Après, c'est peut-être le travail le plus dur à faire, j'ai dû faire un travail d'introspection, une grosse psychothérapie avec un psychiatre, pour répondre à la question : 'Pourquoi je bois ?' C'est souvent une ou plusieurs causes. On en a cité une, le deuil. Mais il y en avait une autre beaucoup plus intime, que j'avais enfouie dans mon inconscient et que j'ai travaillée avec ce psychiatre. Il ne faut pas avoir peur de faire ce travail. C'est douloureux, mais ça vaut le coup parce que quelques années plus tard, je suis devenue un femme complètement heureuse et qui fait de la prévention maintenant en matière d'alcoolisme. Par contre, il faut faire beaucoup plus pour éviter de tomber là-dedans car c'est dur d'arrêter de boire de l'alcool.
Un jeu pour "apprendre à déceler les signes de l'alcoolisme chez la femme"
[J'ai créé un jeu en ligne qui s'appelle 'Le secret de Laurence'.] C'est le Fonds Actions Addictions du professeur Michel Reynaud, qui est un addictologue de renom, qui m'a proposé un jour d'utiliser mon histoire pour, de manière ludique, apprendre aux personnes à reconnaître les signes de l'alcoolisme féminin.

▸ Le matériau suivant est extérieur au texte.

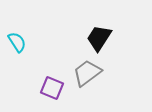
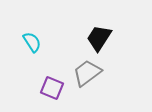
cyan semicircle: moved 15 px right
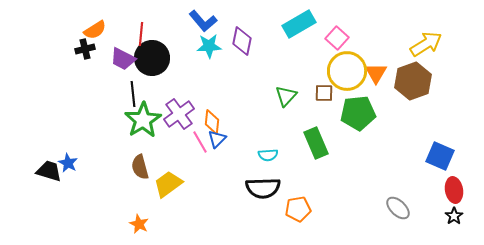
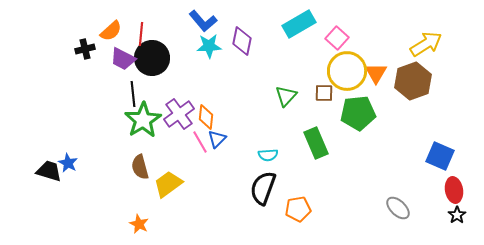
orange semicircle: moved 16 px right, 1 px down; rotated 10 degrees counterclockwise
orange diamond: moved 6 px left, 5 px up
black semicircle: rotated 112 degrees clockwise
black star: moved 3 px right, 1 px up
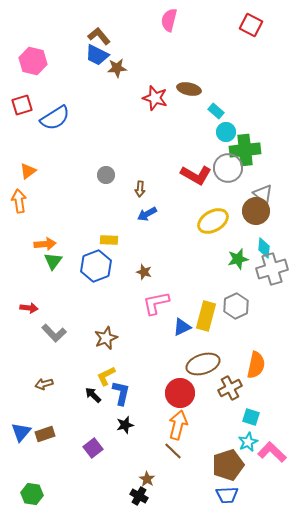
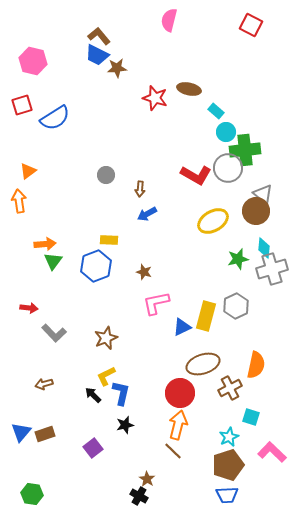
cyan star at (248, 442): moved 19 px left, 5 px up
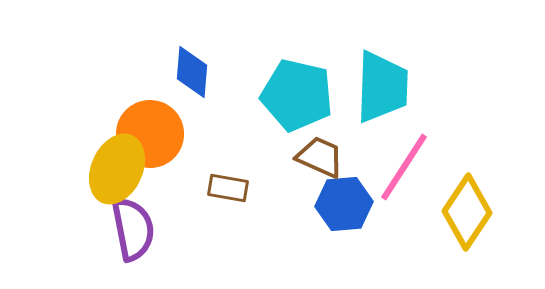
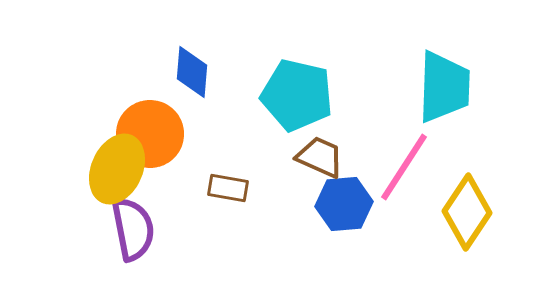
cyan trapezoid: moved 62 px right
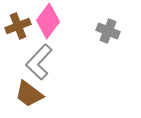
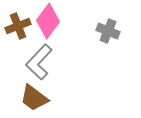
brown trapezoid: moved 5 px right, 4 px down
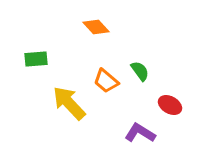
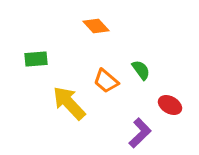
orange diamond: moved 1 px up
green semicircle: moved 1 px right, 1 px up
purple L-shape: rotated 104 degrees clockwise
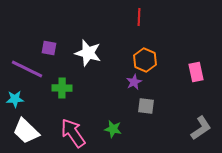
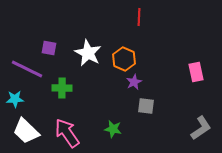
white star: rotated 12 degrees clockwise
orange hexagon: moved 21 px left, 1 px up
pink arrow: moved 6 px left
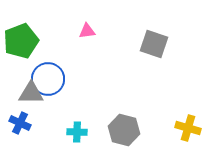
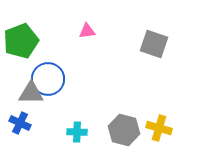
yellow cross: moved 29 px left
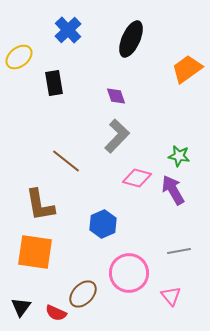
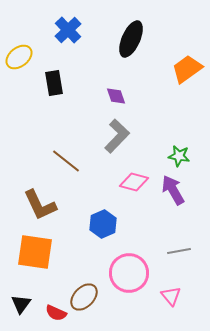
pink diamond: moved 3 px left, 4 px down
brown L-shape: rotated 15 degrees counterclockwise
brown ellipse: moved 1 px right, 3 px down
black triangle: moved 3 px up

On a reconstitué grandeur nature mon appartement à Paris et on l'a mis également en ligne de telle manière que vous pouvez virtuellement rentrer dans cet appartement. Vous allez essayer de découvrir mon secret, mais maintenant tout le monde le connaît puisqu'on l'a dévoilé. Mais vous allez surtout apprendre à déceler les signes de l'alcoolisme chez la femme. Par exemple, il y a une tâche rouge sur la moquette. Tout le monde pense que c'est du sang mais pas du tout. C'est du vin. Après, vous allez trouver une bouteille de parfum sur ma table de nuit à côté du lit. C'est simplement qu'il m'est arrivé de boire de l'alcool à 90 degrés parce que je n'avais plus de vin. C'est une manière ludique d'approcher une maladie qui reste très taboue."